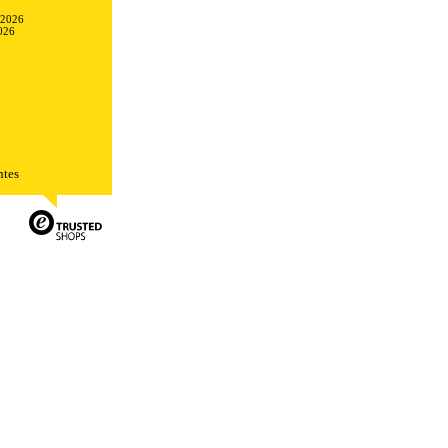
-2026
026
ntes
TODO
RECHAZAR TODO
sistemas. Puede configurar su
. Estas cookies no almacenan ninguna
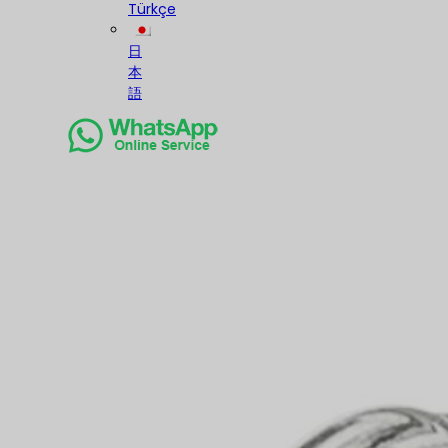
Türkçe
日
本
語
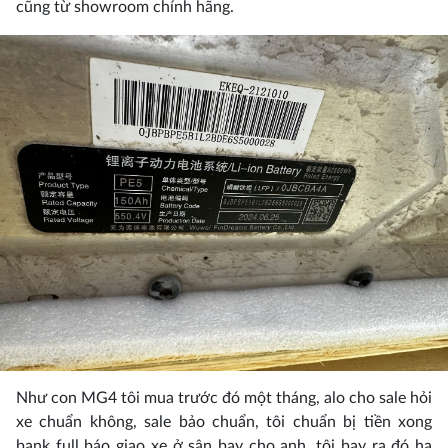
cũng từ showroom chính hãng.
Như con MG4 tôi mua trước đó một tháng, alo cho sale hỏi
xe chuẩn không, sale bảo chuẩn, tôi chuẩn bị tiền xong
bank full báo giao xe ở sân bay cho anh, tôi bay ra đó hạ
──────
§ EXERCISE OBJECTIVE:
Go through the material line by line. Show each line that contains the string "sale".

§ SOLVED PROBLEM:
Như con MG4 tôi mua trước đó một tháng, alo cho sale hỏi
xe chuẩn không, sale bảo chuẩn, tôi chuẩn bị tiền xong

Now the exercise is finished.